*** Source records Section Begins ***

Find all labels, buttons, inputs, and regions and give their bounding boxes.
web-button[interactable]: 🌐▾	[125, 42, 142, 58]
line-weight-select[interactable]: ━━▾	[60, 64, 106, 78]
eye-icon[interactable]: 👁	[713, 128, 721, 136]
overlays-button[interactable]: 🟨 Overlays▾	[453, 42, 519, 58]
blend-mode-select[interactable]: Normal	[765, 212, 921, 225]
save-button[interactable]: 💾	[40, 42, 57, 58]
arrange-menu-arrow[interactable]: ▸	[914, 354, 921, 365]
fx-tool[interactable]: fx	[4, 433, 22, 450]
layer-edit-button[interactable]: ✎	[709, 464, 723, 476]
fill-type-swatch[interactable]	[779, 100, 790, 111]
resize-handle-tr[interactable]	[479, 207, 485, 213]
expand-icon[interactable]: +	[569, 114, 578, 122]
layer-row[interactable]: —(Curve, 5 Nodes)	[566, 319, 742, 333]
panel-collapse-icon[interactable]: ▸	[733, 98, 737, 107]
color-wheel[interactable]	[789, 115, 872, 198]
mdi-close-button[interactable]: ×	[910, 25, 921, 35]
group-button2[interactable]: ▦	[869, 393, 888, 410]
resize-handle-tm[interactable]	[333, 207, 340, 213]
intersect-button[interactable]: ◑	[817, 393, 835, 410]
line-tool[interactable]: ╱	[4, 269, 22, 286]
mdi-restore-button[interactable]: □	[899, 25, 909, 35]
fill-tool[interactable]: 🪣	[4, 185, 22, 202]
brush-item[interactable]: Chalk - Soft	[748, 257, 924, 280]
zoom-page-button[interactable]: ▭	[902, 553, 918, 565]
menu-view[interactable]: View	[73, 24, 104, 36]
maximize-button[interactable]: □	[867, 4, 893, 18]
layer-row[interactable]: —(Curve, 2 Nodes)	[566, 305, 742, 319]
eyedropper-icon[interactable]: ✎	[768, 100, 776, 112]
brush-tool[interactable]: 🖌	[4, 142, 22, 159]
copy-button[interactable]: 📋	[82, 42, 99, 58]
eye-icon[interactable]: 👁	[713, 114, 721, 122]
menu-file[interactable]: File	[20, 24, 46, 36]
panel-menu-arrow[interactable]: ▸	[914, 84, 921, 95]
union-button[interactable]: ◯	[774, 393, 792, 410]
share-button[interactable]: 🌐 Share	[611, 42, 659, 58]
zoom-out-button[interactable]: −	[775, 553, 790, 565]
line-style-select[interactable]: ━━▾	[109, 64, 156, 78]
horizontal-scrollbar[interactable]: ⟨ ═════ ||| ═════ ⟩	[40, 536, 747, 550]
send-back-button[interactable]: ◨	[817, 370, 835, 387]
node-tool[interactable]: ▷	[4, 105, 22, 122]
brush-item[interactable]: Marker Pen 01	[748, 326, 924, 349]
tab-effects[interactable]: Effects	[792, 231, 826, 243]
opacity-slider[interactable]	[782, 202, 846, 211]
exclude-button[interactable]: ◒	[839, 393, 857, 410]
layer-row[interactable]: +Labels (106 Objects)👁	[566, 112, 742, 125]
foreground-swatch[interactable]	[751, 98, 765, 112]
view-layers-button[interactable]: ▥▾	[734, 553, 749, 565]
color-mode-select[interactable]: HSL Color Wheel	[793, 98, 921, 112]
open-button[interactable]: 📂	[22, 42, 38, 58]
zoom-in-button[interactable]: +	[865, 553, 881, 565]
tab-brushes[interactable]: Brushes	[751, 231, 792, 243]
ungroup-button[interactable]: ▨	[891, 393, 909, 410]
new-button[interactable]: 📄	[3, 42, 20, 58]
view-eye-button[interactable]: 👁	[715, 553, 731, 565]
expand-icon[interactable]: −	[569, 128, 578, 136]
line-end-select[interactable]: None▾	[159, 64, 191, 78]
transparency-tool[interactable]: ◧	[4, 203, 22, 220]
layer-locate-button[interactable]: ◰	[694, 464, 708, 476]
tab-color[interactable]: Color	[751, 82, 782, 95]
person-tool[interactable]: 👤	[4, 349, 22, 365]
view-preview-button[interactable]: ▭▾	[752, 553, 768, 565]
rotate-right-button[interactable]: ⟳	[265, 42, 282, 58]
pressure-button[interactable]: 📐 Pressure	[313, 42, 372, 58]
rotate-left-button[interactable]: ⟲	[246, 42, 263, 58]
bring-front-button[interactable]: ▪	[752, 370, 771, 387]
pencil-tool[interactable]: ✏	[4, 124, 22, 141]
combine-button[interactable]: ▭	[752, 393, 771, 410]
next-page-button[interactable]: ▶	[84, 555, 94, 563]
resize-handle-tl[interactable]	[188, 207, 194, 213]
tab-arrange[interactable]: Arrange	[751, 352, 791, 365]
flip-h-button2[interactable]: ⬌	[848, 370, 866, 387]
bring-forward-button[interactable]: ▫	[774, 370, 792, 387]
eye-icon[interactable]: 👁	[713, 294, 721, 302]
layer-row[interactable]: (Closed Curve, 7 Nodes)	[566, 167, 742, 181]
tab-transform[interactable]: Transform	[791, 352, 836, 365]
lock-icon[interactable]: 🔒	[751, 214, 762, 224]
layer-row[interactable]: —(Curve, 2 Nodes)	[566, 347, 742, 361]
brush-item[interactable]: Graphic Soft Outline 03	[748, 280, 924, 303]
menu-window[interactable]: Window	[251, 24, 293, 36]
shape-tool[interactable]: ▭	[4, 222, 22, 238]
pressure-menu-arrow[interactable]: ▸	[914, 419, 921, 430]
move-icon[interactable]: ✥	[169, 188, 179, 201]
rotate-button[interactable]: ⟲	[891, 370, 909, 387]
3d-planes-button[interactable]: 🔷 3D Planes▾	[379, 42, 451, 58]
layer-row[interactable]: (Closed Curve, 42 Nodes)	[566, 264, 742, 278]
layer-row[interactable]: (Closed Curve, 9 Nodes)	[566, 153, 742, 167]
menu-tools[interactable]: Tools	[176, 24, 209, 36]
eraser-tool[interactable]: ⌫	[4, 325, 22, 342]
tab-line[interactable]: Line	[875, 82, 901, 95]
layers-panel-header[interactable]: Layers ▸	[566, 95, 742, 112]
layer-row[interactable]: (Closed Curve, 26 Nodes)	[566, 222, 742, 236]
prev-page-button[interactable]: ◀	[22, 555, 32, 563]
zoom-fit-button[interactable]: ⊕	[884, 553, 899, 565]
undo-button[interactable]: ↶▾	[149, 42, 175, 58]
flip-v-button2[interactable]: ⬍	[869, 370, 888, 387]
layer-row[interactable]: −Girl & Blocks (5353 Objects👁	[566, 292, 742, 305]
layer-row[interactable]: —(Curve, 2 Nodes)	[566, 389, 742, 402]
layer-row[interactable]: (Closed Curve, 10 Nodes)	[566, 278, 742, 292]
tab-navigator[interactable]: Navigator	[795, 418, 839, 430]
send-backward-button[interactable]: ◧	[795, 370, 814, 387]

*** Source records Section Ends ***

- _Exercise objective_:
All of the material should be written out again exactly.

- _Response box_:
Find all labels, buttons, inputs, and regions and give their bounding boxes.
web-button[interactable]: 🌐▾	[125, 42, 142, 58]
line-weight-select[interactable]: ━━▾	[60, 64, 106, 78]
eye-icon[interactable]: 👁	[713, 128, 721, 136]
overlays-button[interactable]: 🟨 Overlays▾	[453, 42, 519, 58]
blend-mode-select[interactable]: Normal	[765, 212, 921, 225]
save-button[interactable]: 💾	[40, 42, 57, 58]
arrange-menu-arrow[interactable]: ▸	[914, 354, 921, 365]
fx-tool[interactable]: fx	[4, 433, 22, 450]
layer-edit-button[interactable]: ✎	[709, 464, 723, 476]
fill-type-swatch[interactable]	[779, 100, 790, 111]
resize-handle-tr[interactable]	[479, 207, 485, 213]
expand-icon[interactable]: +	[569, 114, 578, 122]
layer-row[interactable]: —(Curve, 5 Nodes)	[566, 319, 742, 333]
panel-collapse-icon[interactable]: ▸	[733, 98, 737, 107]
color-wheel[interactable]	[789, 115, 872, 198]
mdi-close-button[interactable]: ×	[910, 25, 921, 35]
group-button2[interactable]: ▦	[869, 393, 888, 410]
resize-handle-tm[interactable]	[333, 207, 340, 213]
intersect-button[interactable]: ◑	[817, 393, 835, 410]
line-tool[interactable]: ╱	[4, 269, 22, 286]
mdi-restore-button[interactable]: □	[899, 25, 909, 35]
fill-tool[interactable]: 🪣	[4, 185, 22, 202]
brush-item[interactable]: Chalk - Soft	[748, 257, 924, 280]
zoom-page-button[interactable]: ▭	[902, 553, 918, 565]
menu-view[interactable]: View	[73, 24, 104, 36]
maximize-button[interactable]: □	[867, 4, 893, 18]
layer-row[interactable]: —(Curve, 2 Nodes)	[566, 305, 742, 319]
eyedropper-icon[interactable]: ✎	[768, 100, 776, 112]
brush-tool[interactable]: 🖌	[4, 142, 22, 159]
copy-button[interactable]: 📋	[82, 42, 99, 58]
eye-icon[interactable]: 👁	[713, 114, 721, 122]
menu-file[interactable]: File	[20, 24, 46, 36]
panel-menu-arrow[interactable]: ▸	[914, 84, 921, 95]
union-button[interactable]: ◯	[774, 393, 792, 410]
share-button[interactable]: 🌐 Share	[611, 42, 659, 58]
zoom-out-button[interactable]: −	[775, 553, 790, 565]
line-style-select[interactable]: ━━▾	[109, 64, 156, 78]
horizontal-scrollbar[interactable]: ⟨ ═════ ||| ═════ ⟩	[40, 536, 747, 550]
send-back-button[interactable]: ◨	[817, 370, 835, 387]
node-tool[interactable]: ▷	[4, 105, 22, 122]
brush-item[interactable]: Marker Pen 01	[748, 326, 924, 349]
tab-effects[interactable]: Effects	[792, 231, 826, 243]
opacity-slider[interactable]	[782, 202, 846, 211]
exclude-button[interactable]: ◒	[839, 393, 857, 410]
layer-row[interactable]: +Labels (106 Objects)👁	[566, 112, 742, 125]
foreground-swatch[interactable]	[751, 98, 765, 112]
view-layers-button[interactable]: ▥▾	[734, 553, 749, 565]
color-mode-select[interactable]: HSL Color Wheel	[793, 98, 921, 112]
open-button[interactable]: 📂	[22, 42, 38, 58]
zoom-in-button[interactable]: +	[865, 553, 881, 565]
tab-brushes[interactable]: Brushes	[751, 231, 792, 243]
ungroup-button[interactable]: ▨	[891, 393, 909, 410]
new-button[interactable]: 📄	[3, 42, 20, 58]
view-eye-button[interactable]: 👁	[715, 553, 731, 565]
expand-icon[interactable]: −	[569, 128, 578, 136]
line-end-select[interactable]: None▾	[159, 64, 191, 78]
transparency-tool[interactable]: ◧	[4, 203, 22, 220]
layer-locate-button[interactable]: ◰	[694, 464, 708, 476]
tab-color[interactable]: Color	[751, 82, 782, 95]
person-tool[interactable]: 👤	[4, 349, 22, 365]
view-preview-button[interactable]: ▭▾	[752, 553, 768, 565]
rotate-right-button[interactable]: ⟳	[265, 42, 282, 58]
pressure-button[interactable]: 📐 Pressure	[313, 42, 372, 58]
rotate-left-button[interactable]: ⟲	[246, 42, 263, 58]
bring-front-button[interactable]: ▪	[752, 370, 771, 387]
pencil-tool[interactable]: ✏	[4, 124, 22, 141]
combine-button[interactable]: ▭	[752, 393, 771, 410]
next-page-button[interactable]: ▶	[84, 555, 94, 563]
resize-handle-tl[interactable]	[188, 207, 194, 213]
tab-arrange[interactable]: Arrange	[751, 352, 791, 365]
flip-h-button2[interactable]: ⬌	[848, 370, 866, 387]
bring-forward-button[interactable]: ▫	[774, 370, 792, 387]
eye-icon[interactable]: 👁	[713, 294, 721, 302]
layer-row[interactable]: (Closed Curve, 7 Nodes)	[566, 167, 742, 181]
tab-transform[interactable]: Transform	[791, 352, 836, 365]
lock-icon[interactable]: 🔒	[751, 214, 762, 224]
layer-row[interactable]: —(Curve, 2 Nodes)	[566, 347, 742, 361]
brush-item[interactable]: Graphic Soft Outline 03	[748, 280, 924, 303]
menu-window[interactable]: Window	[251, 24, 293, 36]
shape-tool[interactable]: ▭	[4, 222, 22, 238]
pressure-menu-arrow[interactable]: ▸	[914, 419, 921, 430]
move-icon[interactable]: ✥	[169, 188, 179, 201]
rotate-button[interactable]: ⟲	[891, 370, 909, 387]
3d-planes-button[interactable]: 🔷 3D Planes▾	[379, 42, 451, 58]
layer-row[interactable]: (Closed Curve, 42 Nodes)	[566, 264, 742, 278]
layer-row[interactable]: (Closed Curve, 9 Nodes)	[566, 153, 742, 167]
menu-tools[interactable]: Tools	[176, 24, 209, 36]
eraser-tool[interactable]: ⌫	[4, 325, 22, 342]
tab-line[interactable]: Line	[875, 82, 901, 95]
layers-panel-header[interactable]: Layers ▸	[566, 95, 742, 112]
layer-row[interactable]: (Closed Curve, 26 Nodes)	[566, 222, 742, 236]
prev-page-button[interactable]: ◀	[22, 555, 32, 563]
zoom-fit-button[interactable]: ⊕	[884, 553, 899, 565]
undo-button[interactable]: ↶▾	[149, 42, 175, 58]
flip-v-button2[interactable]: ⬍	[869, 370, 888, 387]
layer-row[interactable]: −Girl & Blocks (5353 Objects👁	[566, 292, 742, 305]
layer-row[interactable]: —(Curve, 2 Nodes)	[566, 389, 742, 402]
layer-row[interactable]: (Closed Curve, 10 Nodes)	[566, 278, 742, 292]
tab-navigator[interactable]: Navigator	[795, 418, 839, 430]
send-backward-button[interactable]: ◧	[795, 370, 814, 387]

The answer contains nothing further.